3) It is quite possible that the specific feel of the game's controls was intentional. But I don't care, because the end result doesn't feel good when I play it. It's frustrating to complete even simple jumps, and it was a major turn-off for me.
Title: Re: RetroActive #14: Yoshi's Story -- Official Discussion Thread
Post by: pyrokamileon on October 21, 2010, 05:07:15 PM
in the song I always thought they said "the apple".. not that it makes any sense..
Title: Re: RetroActive #14: Yoshi's Story -- Official Discussion Thread
Post by: Stratos on October 22, 2010, 04:32:04 AM
in the song I always thought they said "the apple".. not that it makes any sense..

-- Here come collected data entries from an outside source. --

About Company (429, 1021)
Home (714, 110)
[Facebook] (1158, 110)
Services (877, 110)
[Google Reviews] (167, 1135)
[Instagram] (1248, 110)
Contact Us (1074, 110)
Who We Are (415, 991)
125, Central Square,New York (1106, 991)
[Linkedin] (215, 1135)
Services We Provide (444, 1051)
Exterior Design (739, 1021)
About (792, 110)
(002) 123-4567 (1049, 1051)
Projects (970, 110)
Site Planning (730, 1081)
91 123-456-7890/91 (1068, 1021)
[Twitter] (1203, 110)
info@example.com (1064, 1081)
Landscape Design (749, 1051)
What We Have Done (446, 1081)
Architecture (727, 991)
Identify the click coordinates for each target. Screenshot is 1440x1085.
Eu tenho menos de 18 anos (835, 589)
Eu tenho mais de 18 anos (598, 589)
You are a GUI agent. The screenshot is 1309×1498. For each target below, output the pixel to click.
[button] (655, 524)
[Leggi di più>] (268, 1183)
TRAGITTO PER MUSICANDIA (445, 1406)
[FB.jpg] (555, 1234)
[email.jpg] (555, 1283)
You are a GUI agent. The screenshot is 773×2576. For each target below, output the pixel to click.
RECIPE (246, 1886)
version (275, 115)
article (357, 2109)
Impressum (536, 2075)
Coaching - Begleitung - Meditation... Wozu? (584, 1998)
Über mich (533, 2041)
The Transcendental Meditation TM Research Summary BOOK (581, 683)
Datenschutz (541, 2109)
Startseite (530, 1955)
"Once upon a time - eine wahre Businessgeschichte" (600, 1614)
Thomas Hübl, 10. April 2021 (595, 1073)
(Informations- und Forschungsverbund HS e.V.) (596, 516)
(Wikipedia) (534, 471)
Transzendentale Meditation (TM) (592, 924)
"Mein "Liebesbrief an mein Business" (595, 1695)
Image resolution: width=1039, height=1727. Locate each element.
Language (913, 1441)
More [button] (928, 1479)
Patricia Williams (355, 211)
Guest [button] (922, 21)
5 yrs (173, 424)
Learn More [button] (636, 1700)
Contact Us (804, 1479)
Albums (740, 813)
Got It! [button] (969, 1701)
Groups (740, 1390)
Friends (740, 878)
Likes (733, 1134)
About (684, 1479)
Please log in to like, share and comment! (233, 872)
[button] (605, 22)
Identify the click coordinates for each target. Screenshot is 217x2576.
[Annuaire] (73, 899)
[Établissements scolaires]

Until you realize that the Yoshi island is actually MANHATTAN ISLAND TURNED INTO A STORY BOOK!
Title: Re: RetroActive #14: Yoshi's Story -- Official Discussion Thread
Post by: anand on October 23, 2010, 07:16:33 PM
Jonny:

I would never argue that the game is not opaque. I'm not saying people playing it would immediately KNOW it was the right way to play. I just thought some of the guys on the podcast disputed that 30 melons WAS the 'correct' path, but maybe I misheard.

That's fair about the controls. They're strange. I didn't enjoy Littlebigplanet for similar reasons. And I'm not really enamored of the physics in Super Meat Boy, either.
Title: Re: RetroActive #14: Yoshi's Story -- Official Discussion Thread
Post by: yoshi1001 on October 23, 2010, 10:33:04 PM
At the time of its release I wrote an article comparing it to Wario Land 2 (the two games came out somewhat near the same time). Wario Land 2 just felt a lot more innovative, whereas this seemed a bit uninspired (or perhaps underinspired).

By the way, the music for this game was composed by Kazumi Totaka, and his famous song is present in one of the menus if you let the game sit for a while.